В Доме артиста я был, что называется, и швец, и жнец, и на дуде игрец. Играл маленькие пьесы, пел песенки, одну из которых, на музыку Шуберта "Музыкальный момент", распевала потом вся Одесса. Ее популярность объяснялась, может быть, тем, что в ней подробно перечислялось все то, чего в те годы не хватало - хлеба, дров, даже воды.
В этой программе были не только те обычные жанры, в которых я себя не раз уже пробовал, но и новые. Я придумал комический хор. Позже я узнал, что такие хоры уже были. Но свой я придумал сам. Внешне, по оформлению, он случайно кое в чем и совпадал, но в отношении музыки мой хор абсолютно ни на кого не был похож. Хористами в нем были босяки, опустившиеся интеллигенты, разного рода неудачники, выброшенные за борт жизни, но не потерявшие оптимизма и чувства юмора. Одеты они были кто во что горазд и представляли из себя весьма живописную компанию. Такие на улицах в это время попадались на каждом шагу. Под стать им был и дирижер, этакий охотнорядец с моноклем. Дирижировал он своим оригинальным хором так вдохновенно и самозабвенно, что манжеты слетали у него с рук и летели в зрительный зал. Тогда он, обращаясь к тому, на чьем столе или рядом с чьим столом оказывалась манжета, в высшей степени деликатно говорил:
- Подай белье.
Исполнителями в этом хоре были многие известные тогда и интересные артисты.
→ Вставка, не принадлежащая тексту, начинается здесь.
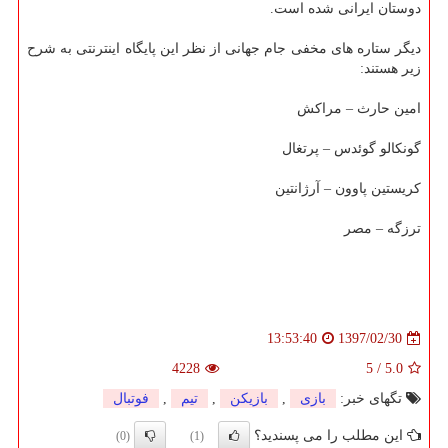
دوستان ایرانی شده است.
دیگر ستاره های مخفی جام جهانی از نظر این پایگاه اینترنتی به شرح
زیر هستند:
امین حارث – مراكش
گونكالو گوئدس – پرتغال
كریستین پاوون – آرژانتین
ترزگه – مصر
1397/02/30
13:53:40
4228
5
/
5.0
تگهای خبر:
بازی
,
بازیكن
,
تیم
,
فوتبال
این مطلب را می پسندید؟
(0)
(1)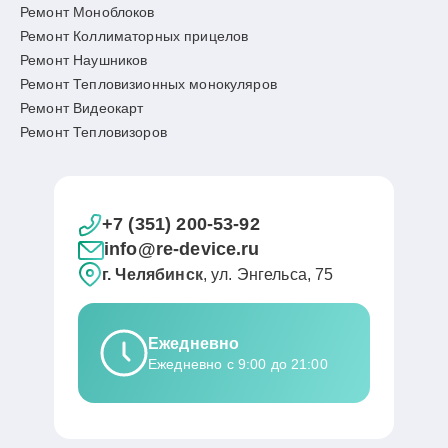
Ремонт Моноблоков
Ремонт Коллиматорных прицелов
Ремонт Наушников
Ремонт Тепловизионных монокуляров
Ремонт Видеокарт
Ремонт Тепловизоров
+7 (351) 200-53-92
info@re-device.ru
г. Челябинск
, ул. Энгельса, 75
Ежедневно
Ежедневно с 9:00 до 21:00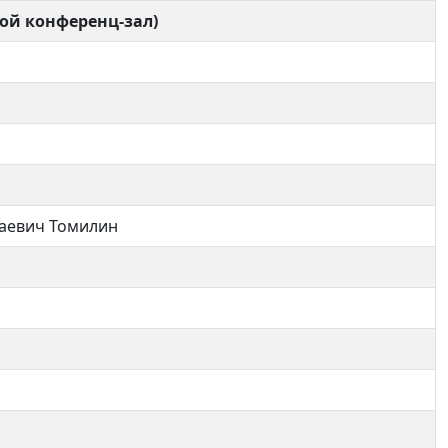
ой конференц-зал)
олаевич Томилин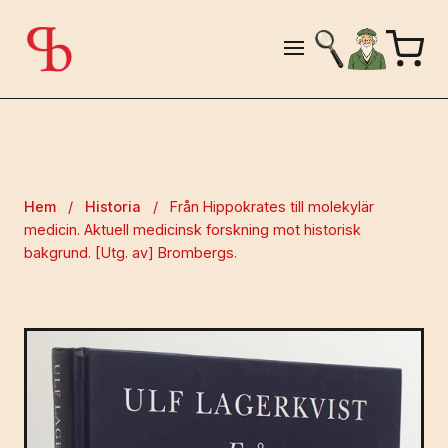
Hem
/
Historia
/
Från Hippokrates till molekylär
medicin. Aktuell medicinsk forskning mot historisk
bakgrund. [Utg. av] Brombergs.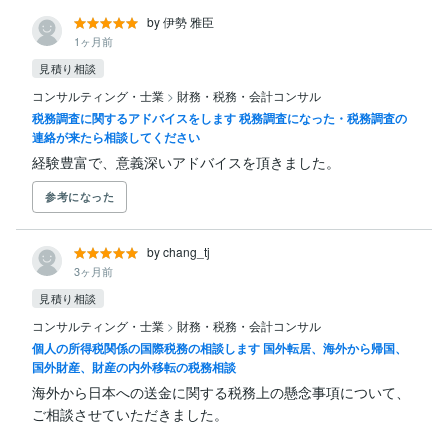
by 伊勢 雅臣
1ヶ月前
見積り相談
コンサルティング・士業
>
財務・税務・会計コンサル
税務調査に関するアドバイスをします 税務調査になった・税務調査の
連絡が来たら相談してください
経験豊富で、意義深いアドバイスを頂きました。
参考になった
by chang_tj
3ヶ月前
見積り相談
コンサルティング・士業
>
財務・税務・会計コンサル
個人の所得税関係の国際税務の相談します 国外転居、海外から帰国、
国外財産、財産の内外移転の税務相談
海外から日本への送金に関する税務上の懸念事項について、
ご相談させていただきました。
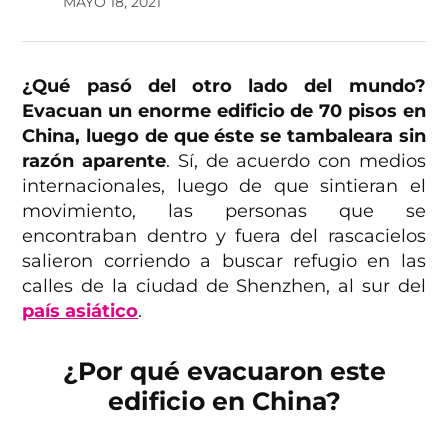
MAYO 18, 2021
¿Qué pasó del otro lado del mundo?
Evacuan un enorme edificio de 70 pisos en
China, luego de que éste se tambaleara sin
razón aparente
. Sí, de acuerdo con medios
internacionales, luego de que sintieran el
movimiento, las personas que se
encontraban dentro y fuera del rascacielos
salieron corriendo a buscar refugio en las
calles de
la ciudad de Shenzhen, al sur del
país asiático
.
¿Por qué evacuaron este
edificio en China?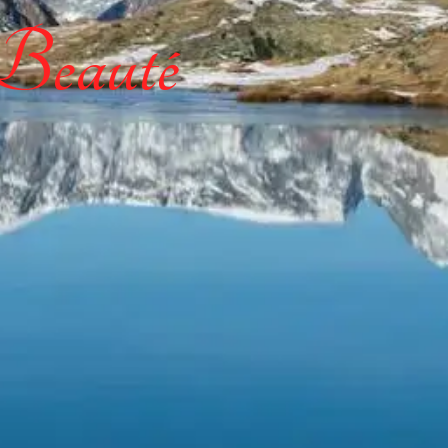
 Beauté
Репертуар у нас был разнообразный. Но одним из самых популярных номеров была фантазия на запетую в то время песенку:
"Ах, мама, мама, что мы будем делать,
Когда настанут зимни холода?
У тебя нет теплого платочка,
У меня нет зимнего пальта".
У пианиста и хора в унисон звучала мелодия, а я на ее фоне импровизировал бесконечное количество музыкальных вариаций.
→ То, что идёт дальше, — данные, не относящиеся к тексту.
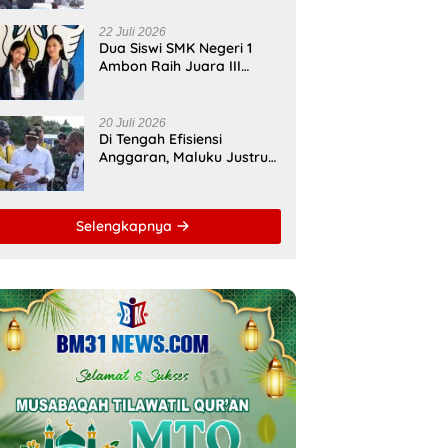
Bupati Malteng Andalkan
Kolaborasi
22 Juli 2026
Multipendanaan
Dua Siswi SMK Negeri 1
Ambon Raih Juara III
Nasional, Pemprov Maluku
Beri Apresiasi
20 Juli 2026
Di Tengah Efisiensi
Anggaran, Maluku Justru
Dapat Prioritas Irigasi
Nasional untuk Wujudkan
Kemandirian Pangan
Selengkapnya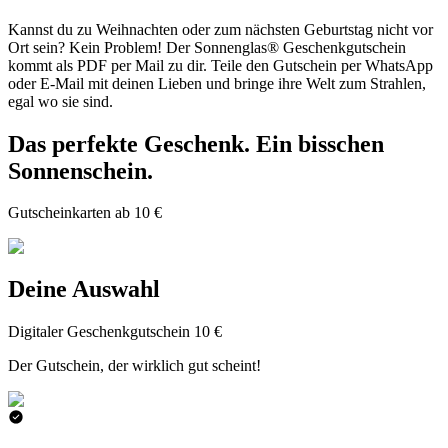
Kannst du zu Weihnachten oder zum nächsten Geburtstag nicht vor
Ort sein? Kein Problem! Der Sonnenglas® Geschenkgutschein
kommt als PDF per Mail zu dir. Teile den Gutschein per WhatsApp
oder E-Mail mit deinen Lieben und bringe ihre Welt zum Strahlen,
egal wo sie sind.
Das perfekte Geschenk. Ein bisschen
Sonnenschein.
Gutscheinkarten ab 10 €
Deine Auswahl
Digitaler Geschenkgutschein 10 €
Der Gutschein, der wirklich gut scheint!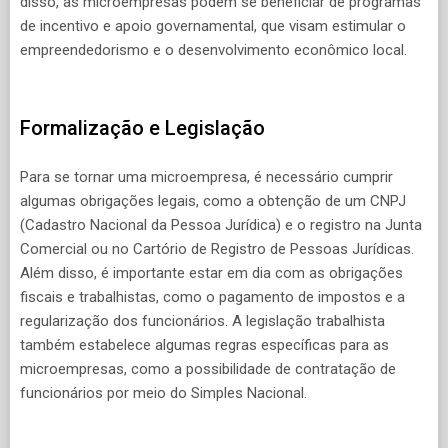
disso, as microempresas podem se beneficiar de programas
de incentivo e apoio governamental, que visam estimular o
empreendedorismo e o desenvolvimento econômico local.
Formalização e Legislação
Para se tornar uma microempresa, é necessário cumprir
algumas obrigações legais, como a obtenção de um CNPJ
(Cadastro Nacional da Pessoa Jurídica) e o registro na Junta
Comercial ou no Cartório de Registro de Pessoas Jurídicas.
Além disso, é importante estar em dia com as obrigações
fiscais e trabalhistas, como o pagamento de impostos e a
regularização dos funcionários. A legislação trabalhista
também estabelece algumas regras específicas para as
microempresas, como a possibilidade de contratação de
funcionários por meio do Simples Nacional.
Если бы меня сегодня спросили, что было предтечей моего оркестра, то я бы сказал - этот комический хор. Не случайно я не оставил его после нескольких дней показа, как это обычно бывало с моими номерами, я застрял на нем довольно долго, чувствуя, что не исчерпал его возможностей до конца, и выступал с ним не только в Одессе, но и в Москве и в Свободном театре Ленинграда.
Как раз в то время в Одессу приехала группа артистов Московского Художественного театра. После своих спектаклей они нередко приходили в Дом артиста. И тут уж я давал себе волю и, что называется, выворачивался наизнанку.
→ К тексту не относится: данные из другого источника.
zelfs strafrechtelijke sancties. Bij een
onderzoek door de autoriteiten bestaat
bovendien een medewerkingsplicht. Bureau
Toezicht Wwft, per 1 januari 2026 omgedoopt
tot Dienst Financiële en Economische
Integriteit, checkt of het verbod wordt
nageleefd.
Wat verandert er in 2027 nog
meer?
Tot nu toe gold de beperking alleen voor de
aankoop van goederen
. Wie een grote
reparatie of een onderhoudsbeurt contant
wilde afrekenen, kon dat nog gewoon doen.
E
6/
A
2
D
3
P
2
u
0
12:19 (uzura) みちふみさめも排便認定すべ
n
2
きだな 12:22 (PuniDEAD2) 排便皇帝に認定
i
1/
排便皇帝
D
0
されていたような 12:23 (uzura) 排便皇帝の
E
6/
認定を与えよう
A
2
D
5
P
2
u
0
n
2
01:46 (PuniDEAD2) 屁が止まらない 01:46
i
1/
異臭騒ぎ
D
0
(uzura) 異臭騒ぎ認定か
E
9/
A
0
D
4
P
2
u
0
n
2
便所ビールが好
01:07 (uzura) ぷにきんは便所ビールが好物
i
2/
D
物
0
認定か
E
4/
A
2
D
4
Очевидно, художественникам я тоже понравился, и как-то в один из вечеров вся их группа собралась в отдельном кабинете, пригласили меня. Сколько же выслушал я от них теплых и ласковых слов, и на каком же я был седьмом небе!
Но кто-то в этой симпатии художественников к кабаретному артисту узрел угрозу русскому театру, отход МХТ от его чеховской линии. И журнал "Мельпомена" напечатал передовую статью некоего Л. Камышникова, которая называлась "От Чехова к Утесову". Статья заканчивалась следующим выводом: "Разве не симптоматично, что и Книппер, и Качалов, и мы сами самым ярким явлением в театре считаем сейчас выступления Леонида Утесова в Доме артиста?" - Почему обязательно надо "или - или", а почему нельзя "и и"? - этого я до сих пор понять не могу.
Как-то раз ночью, когда я собрался уходить домой после выступления, я увидел в баре еще одно "представление".
В разных концах бара сидели две компании - одна из офицеров квартировавшего в Одессе артиллерийского полка, другая из офицеров Новороссийского полка, которые по случаю полкового праздника привели в бар свой полковой оркестр. Тамадой у новороссийцев был некий князь Нико Ниширадзе, давно уже вышедший в отставку, но служивший когда-то именно в этом полку.
Когда князю наскучило произносить тосты и чокаться, он встал и, тряхнув стариной, скомандовал:
- Хор трубачей Новороссийского полка, церемониальным маршем, ша-а-а-гом-арш!
Грянул торжественный марш, и весь оркестр продефилировал между столиками. Тогда из-за стола артиллеристов встал пожилой полковник и возмутился:
- Безобразие, приводить ночью в кабак военный оркестр.